[Extracted records]
--- START ---
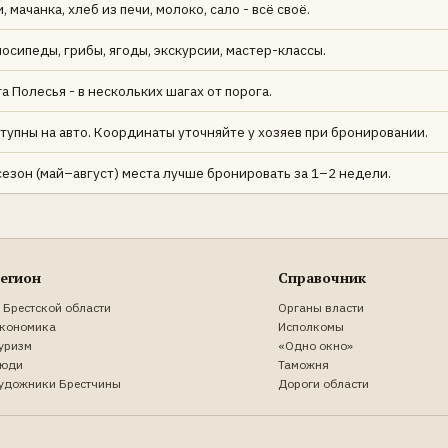
 мачанка, хлеб из печи, молоко, сало - всё своё.
лосипеды, грибы, ягоды, экскурсии, мастер-классы.
та Полесья - в нескольких шагах от порога.
упны на авто. Координаты уточняйте у хозяев при бронировании.
сезон (май–август) места лучше бронировать за 1–2 недели.
егион
Справочник
 Брестской области
Органы власти
кономика
Исполкомы
уризм
«Одно окно»
юди
Таможня
удожники Брестчины
Дороги области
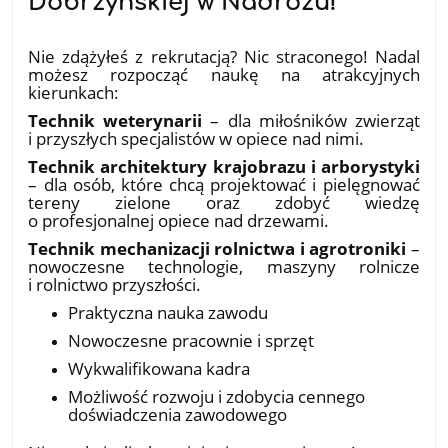
Dobrzyńskiej w Nadrożu!
18.07.2026
Nie zdążyłeś z rekrutacją? Nic straconego! Nadal
możesz rozpocząć naukę na atrakcyjnych
kierunkach:
Technik weterynarii
– dla miłośników zwierząt
i przyszłych specjalistów w opiece nad nimi.
Technik architektury krajobrazu i arborystyki
– dla osób, które chcą projektować i pielęgnować
tereny zielone oraz zdobyć wiedzę
o profesjonalnej opiece nad drzewami.
Technik mechanizacji rolnictwa i agrotroniki
–
nowoczesne technologie, maszyny rolnicze
i rolnictwo przyszłości.
Praktyczna nauka zawodu
Nowoczesne pracownie i sprzęt
Wykwalifikowana kadra
Możliwość rozwoju i zdobycia cennego
doświadczenia zawodowego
--- END ---
Exactly the lines from the one containing "o profesjonalnej opiece nad drzewami." to the final line of the entries must be restated, and no others.

OUTPUT OF THE TASK
o profesjonalnej opiece nad drzewami.
Technik mechanizacji rolnictwa i agrotroniki
–
nowoczesne technologie, maszyny rolnicze
i rolnictwo przyszłości.
Praktyczna nauka zawodu
Nowoczesne pracownie i sprzęt
Wykwalifikowana kadra
Możliwość rozwoju i zdobycia cennego
doświadczenia zawodowego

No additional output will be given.